Problem to work on -> Look through the records below and say how many lines include "Cruz". Give only that number.

--- Entries shown Enclosed Below ---

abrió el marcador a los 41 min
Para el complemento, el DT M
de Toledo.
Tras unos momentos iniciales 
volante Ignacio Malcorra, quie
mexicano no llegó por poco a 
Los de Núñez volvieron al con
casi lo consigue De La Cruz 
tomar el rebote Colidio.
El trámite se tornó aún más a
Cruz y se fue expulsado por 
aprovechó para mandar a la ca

--- End of Enclosed Entries shown ---
--- Entries shown Enclosed Below ---

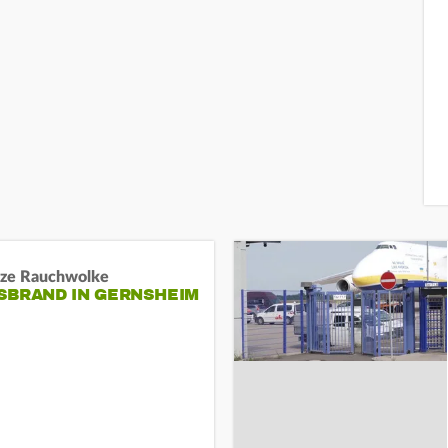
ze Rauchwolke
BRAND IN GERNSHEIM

--- End of Enclosed Entries shown ---

Task response -> 2